In March and April of 2020, the spread of COVID-19 brought strict lockdown mandates across the nation. New York City’s economy immediately began slowing and a large number of New Yorkers began fleeing to the suburbs, including suburbs in different states, in search of more relaxed restrictions and greener, more open spaces.
It is estimated that during 2020, New York City had a net decline of about 70,000 people. This population decrease, along with COVID-19 restrictions, caused many local businesses including small theaters, restaurants, and other establishments to permanently shut down or relocate, taking a huge toll on the Big Apple’s economy. Even some of the most renowned and wealthiest New York businesses such as the flagship Neiman Marcus department store and the Roosevelt and Blakely Hotels were forced to shut down for good. All in all, due at least in part to COVID-19 restrictions, New York lost an estimated $34 billion in revenue last year.

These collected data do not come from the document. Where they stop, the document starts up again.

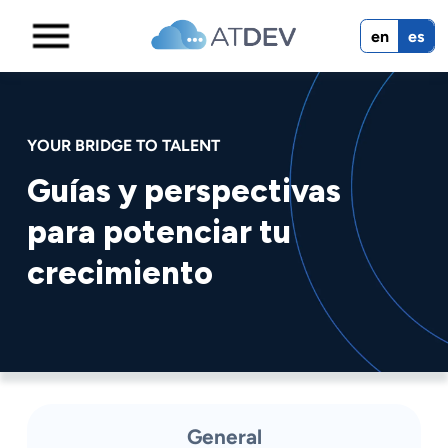
en
es
YOUR BRIDGE TO TALENT
Guías y perspectivas
para potenciar tu
crecimiento
General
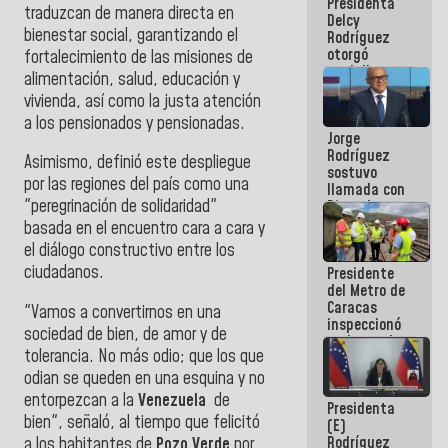
Presidenta
abordar
traduzcan de manera directa en
Delcy
planes de
bienestar social, garantizando el
Rodríguez
acción
otorgó
fortalecimiento de las misiones de
medalla
alimentación, salud, educación y
"Héroe de
vivienda, así como la justa atención
Venezuela"
a los pensionados y pensionadas.
a servidores
Jorge
públicos
Rodríguez
Asimismo, definió este despliegue
sostuvo
por las regiones del país como una
llamada con
"peregrinación de solidaridad"
Dinorah
Figuera y
basada en el encuentro cara a cara y
acuerdan
el diálogo constructivo entre los
primer
ciudadanos.
Presidente
encuentro
del Metro de
presencial
Caracas
para el
"Vamos a convertirnos en una
inspeccionó
diálogo
sociedad de bien, de amor y de
trabajos de
tolerancia. No más odio; que los que
rehabilitación
y
odian se queden en una esquina y no
modernización
entorpezcan a la
Venezuela
de
Presidenta
de la vía
bien", señaló, al tiempo que felicitó
(E)
férrea
Rodríguez
a los habitantes de
Pozo Verde
por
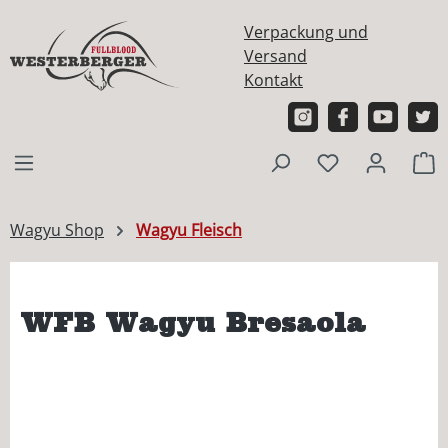
alt springen
Verpackung und
Versand
Kontakt
W
Wagyu Shop
Wagyu Fleisch
WFB Wagyu Bresaola
Bildergalerie überspringen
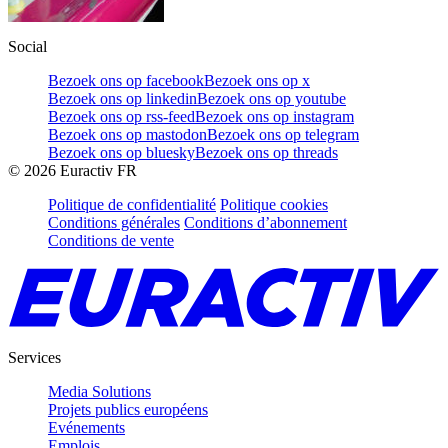
Social
Bezoek ons op facebook
Bezoek ons op x
Bezoek ons op linkedin
Bezoek ons op youtube
Bezoek ons op rss-feed
Bezoek ons op instagram
Bezoek ons op mastodon
Bezoek ons op telegram
Bezoek ons op bluesky
Bezoek ons op threads
©
2026
Euractiv FR
Politique de confidentialité
Politique cookies
Conditions générales
Conditions d’abonnement
Conditions de vente
Services
Media Solutions
Projets publics européens
Evénements
Emplois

However, the pattern of people moving out of large metropolitan areas was not one distinct to New York, as cities across the West Coast, most notably Los Angeles, San Francisco, and Seattle, also saw massive net declines in population last year due to the pandemic. Clearly, urban residents have found adjusting to lockdown in a city tough.

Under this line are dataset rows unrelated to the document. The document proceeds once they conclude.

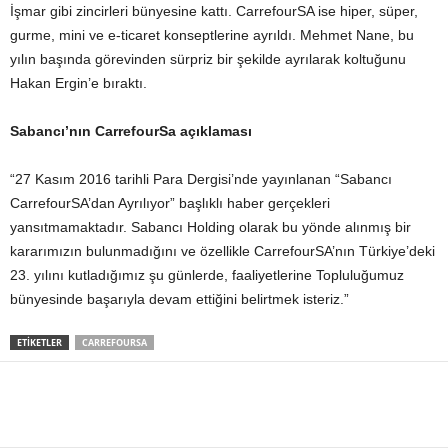
İşmar gibi zincirleri bünyesine kattı. CarrefourSA ise hiper, süper,
gurme, mini ve e-ticaret konseptlerine ayrıldı. Mehmet Nane, bu
yılın başında görevinden sürpriz bir şekilde ayrılarak koltuğunu
Hakan Ergin’e bıraktı.
Sabancı’nın CarrefourSa açıklaması
“27 Kasım 2016 tarihli Para Dergisi’nde yayınlanan “Sabancı
CarrefourSA’dan Ayrılıyor” başlıklı haber gerçekleri
yansıtmamaktadır. Sabancı Holding olarak bu yönde alınmış bir
kararımızın bulunmadığını ve özellikle CarrefourSA’nın Türkiye’deki
23. yılını kutladığımız şu günlerde, faaliyetlerine Topluluğumuz
bünyesinde başarıyla devam ettiğini belirtmek isteriz.”
ETİKETLER
CARREFOURSA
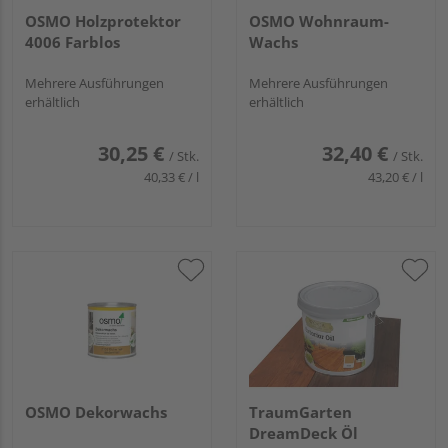
OSMO Holzprotektor
OSMO Wohnraum-
4006 Farblos
Wachs
Mehrere Ausführungen
Mehrere Ausführungen
erhältlich
erhältlich
30,25 €
32,40 €
/ Stk.
/ Stk.
40,33 € / l
43,20 € / l
OSMO Dekorwachs
TraumGarten
DreamDeck Öl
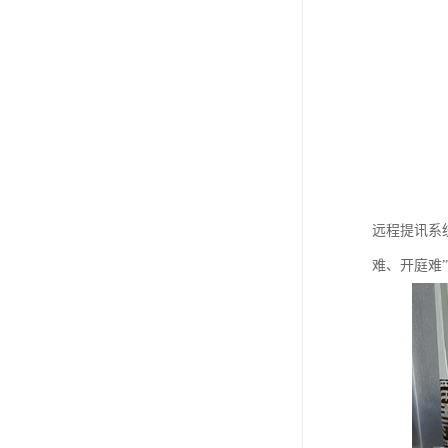
远程提讯系
难、开庭难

Despite a massive exodus of people and widespread economic difficulty, many people still moved into New York City during the pandemic in search of work. The City lost a total 3.57 million residents, but it also gained 3.50 million residents last year (hence the 70,000 net decline). The people who moved into the city have a lower average income than those moving out, which means they won’t fully revitalize the New York City economy, but these are still people eager to join the workforce and fill jobs, the first step in bringing New York back to being the pre-COVID powerhouse it was.